Project/Area Number |
01850068
|
Research Category |
Grant-in-Aid for Developmental Scientific Research
|
Allocation Type | Single-year Grants |
Research Field |
電子通信系統工学
|
Research Institution | University of Tsukuba |
Principal Investigator |
ITAHASHI Shuichi Univ. of Tsukuba, Institute of Information Sciences and Electronics, Professor, 電子・情報工学系, 教授 (70151454)
|
Co-Investigator(Kenkyū-buntansha) |
KUREMATSU Akira ATR Interpreting Telephone Research Laboratories, President, 社長
MAKINO Shuzo Tohoku University, Research Center for Applied Information Sciences, Associate P, 応情研センター, 助教授 (00089806)
KOBATAKE Hidefumi Tokyo University of Agriculture and Technology, Faculty of Technology, Professor, 工学部, 教授 (80013720)
SHIRAI Katsuhiko Waseda University, Department of Electrical Engineering, Professor, 理工学部, 教授 (10063702)

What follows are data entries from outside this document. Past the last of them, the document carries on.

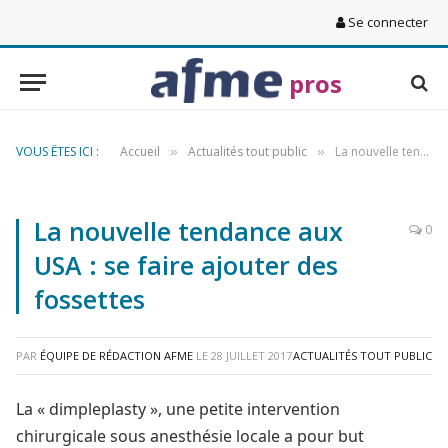
Se connecter
pros
VOUS ÊTES ICI :
Accueil
Actualités tout public
La nouvelle tendance aux USA : se faire ajouter des fossettes
»
»
La nouvelle tendance aux
0
USA : se faire ajouter des
fossettes
PAR
ÉQUIPE DE RÉDACTION AFME
LE
28 JUILLET 2017
ACTUALITÉS TOUT PUBLIC
La « dimpleplasty », une petite intervention
chirurgicale sous anesthésie locale a pour but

FUJISAKI Hiroya Science University of Tokyo, Faculty of Engineering, Professor, 基礎工学部, 教授 (80010776)
|
Project Period (FY) |
1989 – 1991
|
Keywords | CD-ROM / DAT / Japanese / Noise / Speech / Speech corpus / Speech database / Speech processing |
Research Abstract |
Speech material was chosen including photetically ballanced 216 words, 110 monosyllables, 70 short sentences, 11 interrogative sentences, 7 sentences for speech quality measurement, one folk tale, weather forecast sentences and narrative sentences. Speech samples were recorded onto digital audio tapes (DAT) based on the above material with ten male and ten female speakers. Noise sound in a computer room was recorded to investigate influence of noise to speech processing. Noise data of two hour duration was recorded onto DAT under 4 conditions of varying numbers and kinds of working machines. Speech data of the 20 speakers mentioned above (4 utterances for each item, 2 hours for each speaker, 40 hours in all) was checked by hearing and those of good speech and recording quality of 12 speakers (6 male and 6 female speakers, 24 hours in all) was selected among them. Master tapes for speech database was produced with start ID's and program numbers assigned to major items so that necessary items can be retrieved easily. Check lists were prepared which describes pronunciation and recording conditions in detail. One utterance of good quality from 4 repetitions was selected for 7 kinds of continuous speech data mentioned above and they were recorded on to CD-ROM. This would be the first attempt to create a CD-ROM speech database of Japanese sentence speech. Then best utterances of 110 monosyllables and phonetically balanced 216 words were also recorded onto CD-ROM. One of the major objectives of speech databases is to utilize them to develop various techniques of speech analysis, synthesis and recognition and to compare and evaluate them. Therefore, several kinds of speech analysis and recognition experiments have been performed. Some methods were proved to be useful for speech/non-speech discrimination and speech recognition under noise environments.
|